## TASK TO COMPLETE
Using the listing, copy each whole line that features "rugby".

--*--

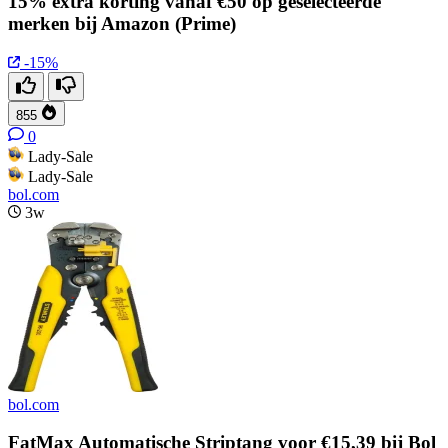
15% extra korting vanaf €50 op geselecteerde
merken bij Amazon (Prime)
-15%
855
0
Lady-Sale
Lady-Sale
bol.com
3w
bol.com
FatMax Automatische Striptang voor €15,39 bij Bol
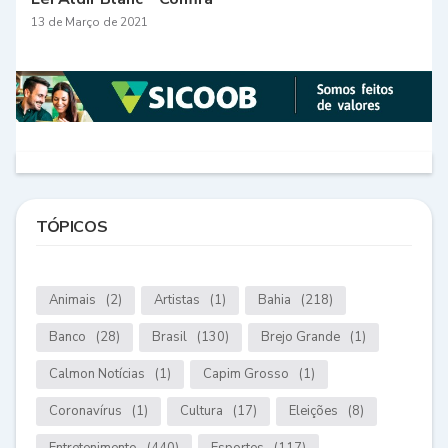
13 de Março de 2021
TÓPICOS
Animais
(2)
Artistas
(1)
Bahia
(218)
Banco
(28)
Brasil
(130)
Brejo Grande
(1)
Calmon Notícias
(1)
Capim Grosso
(1)
Coronavírus
(1)
Cultura
(17)
Eleições
(8)
Entretenimento
(440)
Esportes
(117)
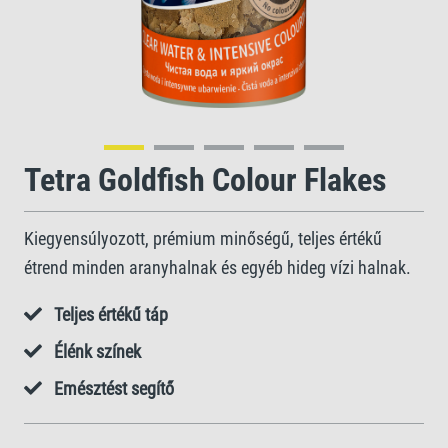
Tetra Goldfish Colour Flakes
Kiegyensúlyozott, prémium minőségű, teljes értékű
étrend minden aranyhalnak és egyéb hideg vízi halnak.
Teljes értékű táp
Élénk színek
Emésztést segítő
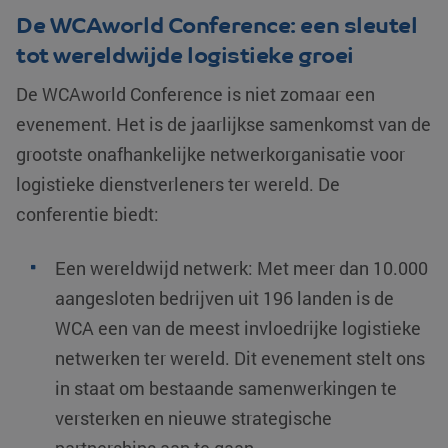
De WCAworld Conference: een sleutel
tot wereldwijde logistieke groei
De WCAworld Conference is niet zomaar een
evenement. Het is de jaarlijkse samenkomst van de
grootste onafhankelijke netwerkorganisatie voor
logistieke dienstverleners ter wereld. De
conferentie biedt:
Een wereldwijd netwerk: Met meer dan 10.000
aangesloten bedrijven uit 196 landen is de
WCA een van de meest invloedrijke logistieke
netwerken ter wereld. Dit evenement stelt ons
in staat om bestaande samenwerkingen te
versterken en nieuwe strategische
partnerships aan te gaan.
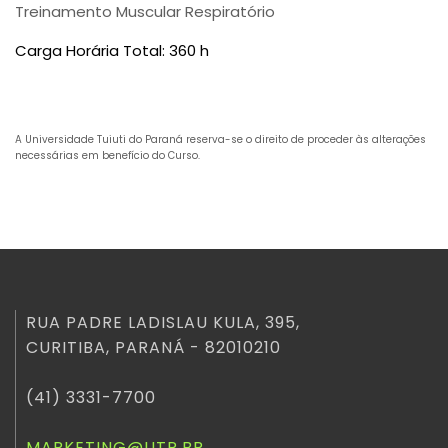
Treinamento Muscular Respiratório
Carga Horária Total: 360 h
A Universidade Tuiuti do Paraná reserva-se o direito de proceder às alterações
necessárias em benefício do Curso.
RUA PADRE LADISLAU KULA, 395,
CURITIBA, PARANÁ - 82010210
(41) 3331-7700
MARKETING@UTP.BR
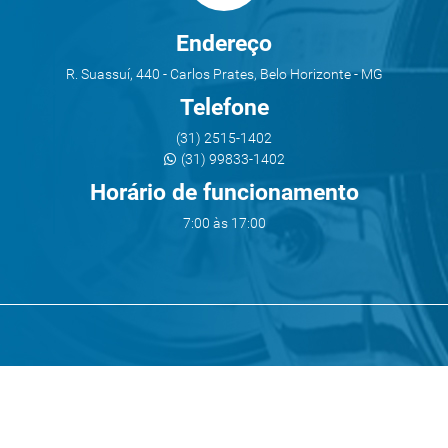
Endereço
R. Suassuí, 440 - Carlos Prates, Belo Horizonte - MG
Telefone
(31) 2515-1402
(31) 99833-1402
Horário de funcionamento
7:00 às 17:00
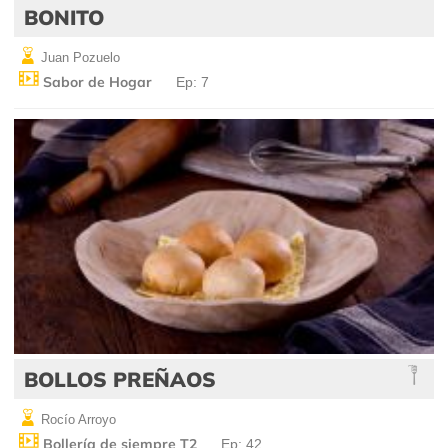
BONITO
Juan Pozuelo
Sabor de Hogar
Ep: 7
BOLLOS PREÑAOS
Rocío Arroyo
Bollería de siempre T2
Ep: 42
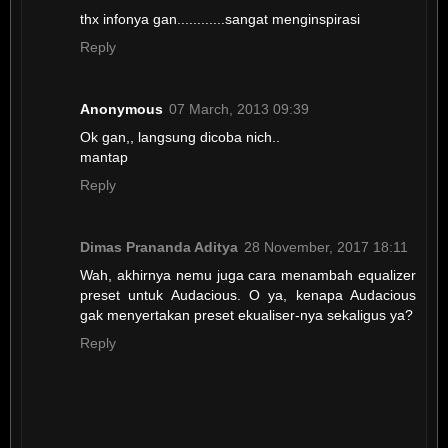
thx infonya gan............sangat menginspirasi
Reply
Anonymous
07 March, 2013 09:39
Ok gan,, langsung dicoba nich..
mantap
Reply
Dimas Prananda Aditya
28 November, 2017 18:11
Wah, akhirnya nemu juga cara menambah equalizer
preset untuk Audacious. O ya, kenapa Audacious
gak menyertakan preset ekualiser-nya sekaligus ya?
Reply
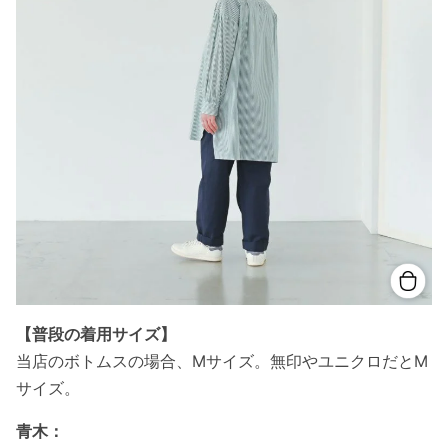
【普段の着用サイズ】
当店のボトムスの場合、Mサイズ。無印やユニクロだとM
サイズ。
青木：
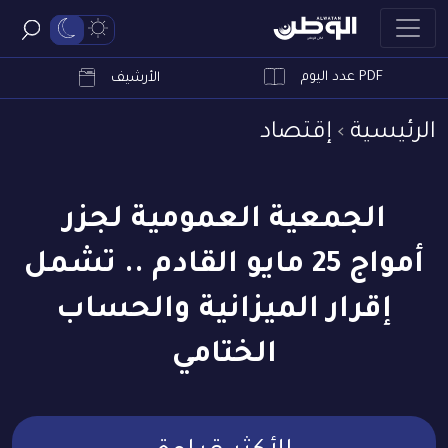
PDF عدد اليوم
ابحث
الأرشيف
الرئيسية
إقتصاد
الجمعية العمومية لجزر
أمواج 25 مايو القادم .. تشمل
إقرار الميزانية والحساب
الختامي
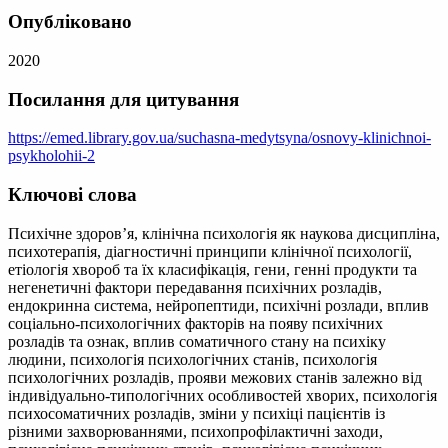
Опубліковано
2020
Посилання для цитування
https://emed.library.gov.ua/suchasna-medytsyna/osnovy-klinichnoi-
psykholohii-2
Ключові слова
Психічне здоров’я, клінічна психологія як наукова дисципліна,
психотерапія, діагностичні принципи клінічної психології,
етіологія хвороб та їх класифікація, гени, генні продукти та
негенетичні фактори передавання психічних розладів,
ендокринна система, нейропептиди, психічні розлади, вплив
соціально-психологічних факторів на появу психічних
розладів та ознак, вплив соматичного стану на психіку
людини, психологія психологічних станів, психологія
психологічних розладів, прояви межових станів залежно від
індивідуально-типологічних особливостей хворих, психологія
психосоматичних розладів, зміни у психіці пацієнтів із
різними захворюваннями, психопрофілактичні заходи,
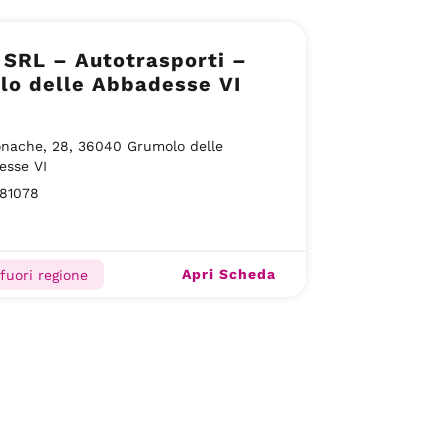
. SRL – Autotrasporti –
lo delle Abbadesse VI
nache, 28, 36040 Grumolo delle
esse VI
81078
Apri Scheda
 fuori regione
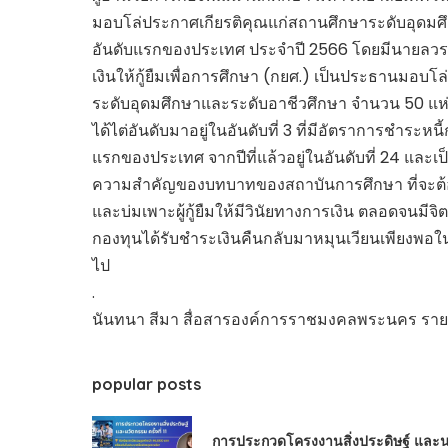
มอบโล่ประกาศเกียรติคุณแก่สถานศึกษาระดับอุดมศึกษ
อันดับแรกของประเทศ ประจำปี 2566 โดยมีนายลว
เงินให้กู้ยืมเพื่อการศึกษา (กยศ.) เป็นประธานมอ
ระดับอุดมศึกษาและระดับอาชีวศึกษา จำนวน 50 แห่ง
ได้ไต่อันดับมาอยู่ในอันดับที่ 3 ที่มีอัตราการชำระหนี้
แรกของประเทศ จากปีที่แล้วอยู่ในอันดับที่ 24 และ
ความสำคัญของบทบาทของสถาบันการศึกษา ที่จะต้องป
และบ่มเพาะผู้กู้ยืมให้มีวินัยทางการเงิน ตลอดจนมี
กองทุนได้รับชำระเงินคืนกลับมาหมุนเวียนเพียงพอใน
ไป
.
นันทนา สีมา สื่อสารองค์การราชมงคลพระนคร รา
popular posts
การประกวดโครงงานสิ่งประดิษฐ์ และนวัต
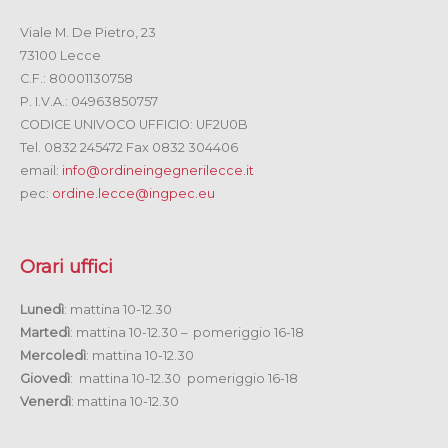
Viale M. De Pietro, 23
73100 Lecce
C.F.: 80001130758
P. I.V.A.: 04963850757
CODICE UNIVOCO UFFICIO: UF2U0B
Tel. 0832 245472 Fax 0832 304406
email:
info@ordineingegnerilecce.it
pec:
ordine.lecce@ingpec.eu
Orari uffici
Lunedì
: mattina 10-12.30
Martedì
: mattina 10-12.30 – pomeriggio 16-18
Mercoledì
: mattina 10-12.30
Giovedì
: mattina 10-12.30 pomeriggio 16-18
Venerdì
: mattina 10-12.30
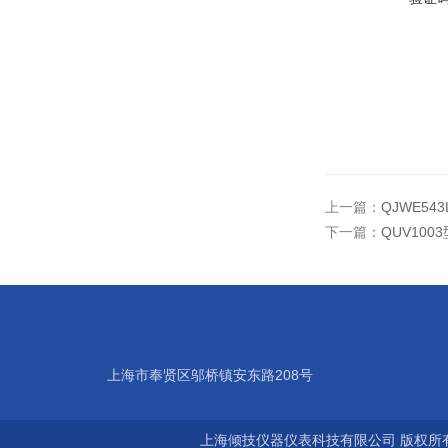
上一篇：
QJWE5
下一篇：
QUV10
上海市奉贤区邬桥镇安东路208号
上海倾技仪器仪表科技有限公司 版权所有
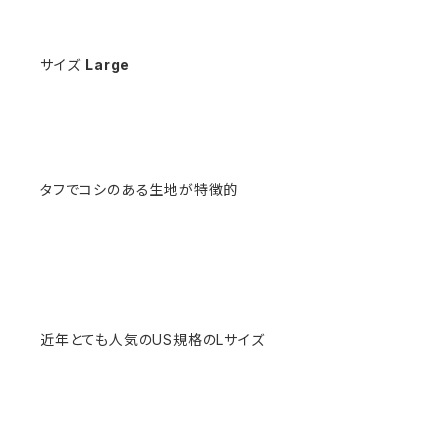
サイズ
Large
タフでコシのある生地が特徴的
近年とても人気のUS規格のLサイズ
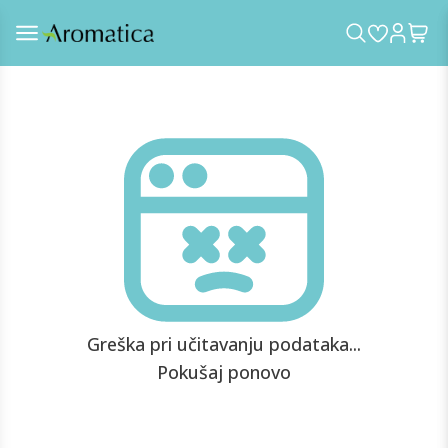
Greška pri učitavanju podataka...
Pokušaj ponovo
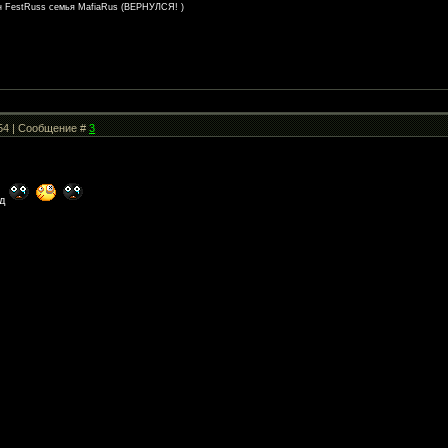
ан FestRuss семья MafiaRus (ВЕРНУЛСЯ! )
:54 | Сообщение #
3
ед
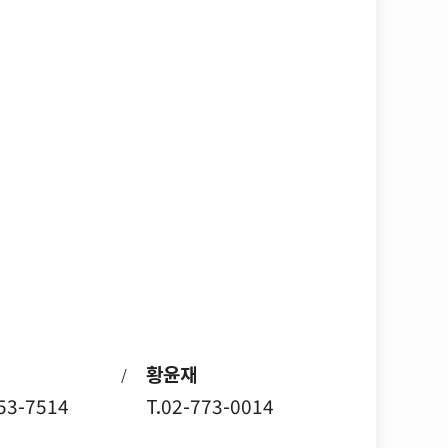
황윤재
/
753-7514
T.02-773-0014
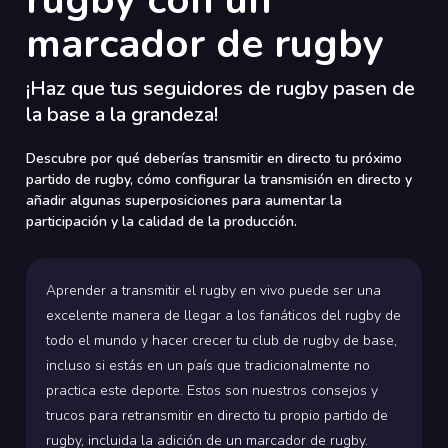
rugby con un
marcador de rugby
¡Haz que tus seguidores de rugby pasen de
la base a la grandeza!
Descubre por qué deberías transmitir en directo tu próximo
partido de rugby, cómo configurar la transmisión en directo y
añadir algunas superposiciones para aumentar la
participación y la calidad de la producción.
Aprender a transmitir el rugby en vivo puede ser una
excelente manera de llegar a los fanáticos del rugby de
todo el mundo y hacer crecer tu club de rugby de base,
incluso si estás en un país que tradicionalmente no
practica este deporte. Estos son nuestros consejos y
trucos para retransmitir en directo tu propio partido de
rugby, incluida la adición de un marcador de rugby.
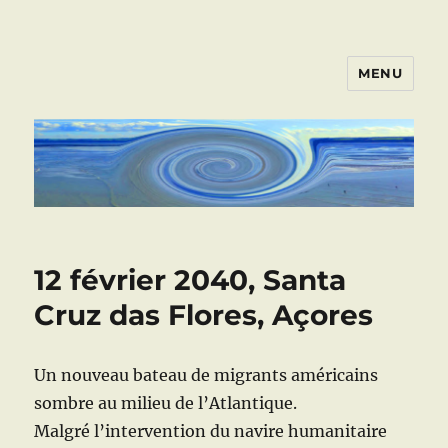
MENU
ART VIVANT EN ARMOR
12 février 2040, Santa
Cruz das Flores, Açores
Un nouveau bateau de migrants américains
sombre au milieu de l’Atlantique.
Malgré l’intervention du navire humanitaire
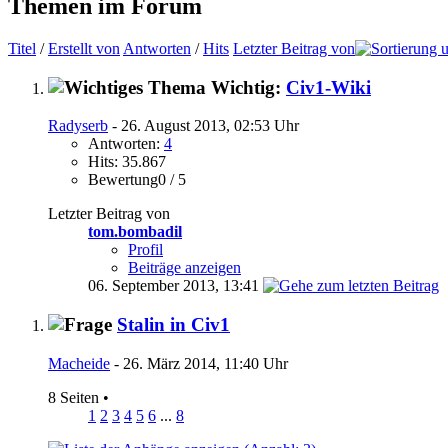
Themen im Forum
Titel
/
Erstellt von
Antworten
/
Hits
Letzter Beitrag von
Wichtig:
Civ1-Wiki
Radyserb
- 26. August 2013, 02:53 Uhr
Antworten:
4
Hits: 35.867
Bewertung0 / 5
Letzter Beitrag von
tom.bombadil
Profil
Beiträge anzeigen
06. September 2013,
13:41
Stalin in Civ1
Macheide
- 26. März 2014, 11:40 Uhr
8 Seiten
•
1
2
3
4
5
6
...
8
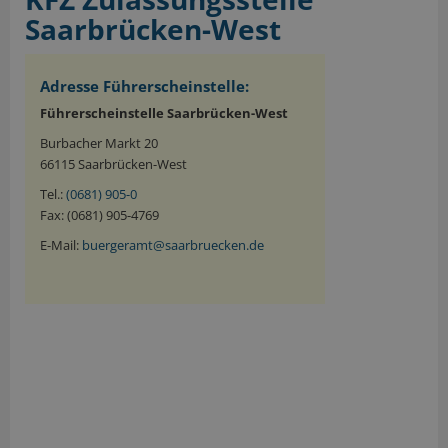
Saarbrücken-West
Adresse Führerscheinstelle:
Führerscheinstelle Saarbrücken-West
Burbacher Markt 20
66115 Saarbrücken-West
Tel.:
(0681) 905-0
Fax: (0681) 905-4769
E-Mail:
buergeramt@saarbruecken.de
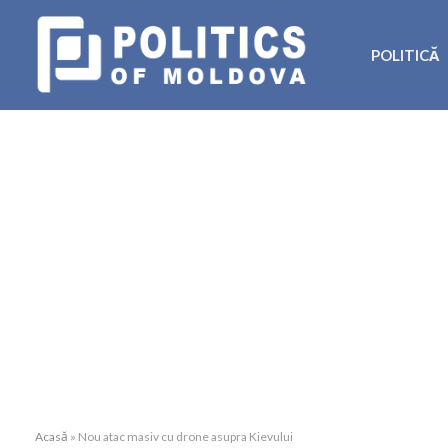
POLITICĂ
Acasă
»
Nou atac masiv cu drone asupra Kievului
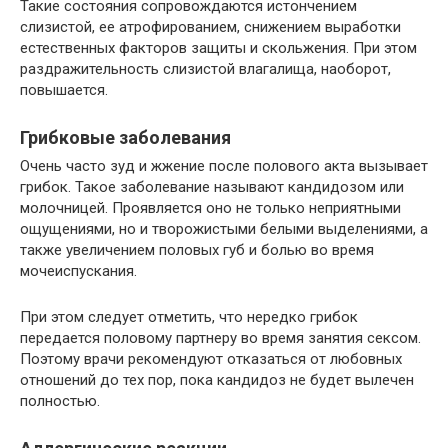
Такие состояния сопровождаются истончением
слизистой, ее атрофированием, снижением выработки
естественных факторов защиты и скольжения. При этом
раздражительность слизистой влагалища, наоборот,
повышается.
Грибковые заболевания
Очень часто зуд и жжение после полового акта вызывает
грибок. Такое заболевание называют кандидозом или
молочницей. Проявляется оно не только неприятными
ощущениями, но и творожистыми белыми выделениями, а
также увеличением половых губ и болью во время
мочеиспускания.
При этом следует отметить, что нередко грибок
передается половому партнеру во время занятия сексом.
Поэтому врачи рекомендуют отказаться от любовных
отношений до тех пор, пока кандидоз не будет вылечен
полностью.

--*--

## EXERCISE OUTPUT
rugby con un
marcador de rugby
¡Haz que tus seguidores de rugby pasen de
partido de rugby, cómo configurar la transmisión en directo y
Aprender a transmitir el rugby en vivo puede ser una
excelente manera de llegar a los fanáticos del rugby de
todo el mundo y hacer crecer tu club de rugby de base,
rugby, incluida la adición de un marcador de rugby.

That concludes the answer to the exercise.